Providing improved visual feedback to the user enhances the
operability of the device and makes the user-device interface more
efficient (e.g., by helping the user to provide proper inputs and
reducing user mistakes when operating/interacting with the device)
which, additionally, reduces power usage and improves battery life
of the device by enabling the user to use the device more quickly
and efficiently.
[1302] In some embodiments, the first zoom level is greater (e.g.,
higher than (e.g., a 2.times. zoom level is greater than a 1.times.

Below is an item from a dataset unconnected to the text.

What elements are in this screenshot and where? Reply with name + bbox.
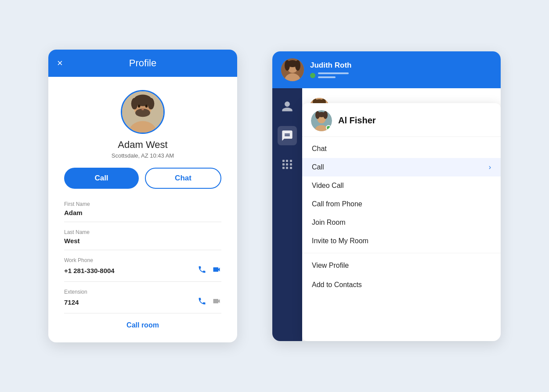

zoom level)) than the second zoom level. In some embodiments, the
second zoom level is larger than the first zoom level; and thus, a
representation of an object in the field-of-view is displayed
larger at the first zoom level than at the second zoom level. In
some embodiments, the second zoom level is less than the first zoom
level; and thus, a representation of an object in the field-of-view
is displayed smaller at the first zoom level than at the second
zoom level.
[1303] In some embodiments, the computer system includes one or
more depth sensors (e.g., one or more sensors for capturing depth
data (e.g., information) of a field-of-view that at least partially
overlaps a field-of-view of the one or more cameras). In some
embodiments, while the camera preview is displayed at the first
zoom level and in accordance with a determination that the
available light is below a threshold, the one or more depth sensors
enable a determination of depth information for a field of view of
the one or more cameras at the first zoom level with a first degree
of accuracy. In some embodiments, while the camera preview is
displayed at the second zoom level and in accordance with a
determination that the available light is below a threshold, the
one or more depth sensors enable the determination of depth
information for the field of view of the one or more cameras at the
second zoom level with a second degree of accuracy that is greater
than the first degree of accuracy.
[1304] In some embodiments, while the camera preview (e.g., 630) is
displayed at the first zoom level and in accordance with a
determination that the available light is below the threshold, the
selectable user interface object (e.g., 4122) for changing the zoom
level includes an indication (e.g., a graphical indicator that is
associated with low-light capture mode, one or more characters)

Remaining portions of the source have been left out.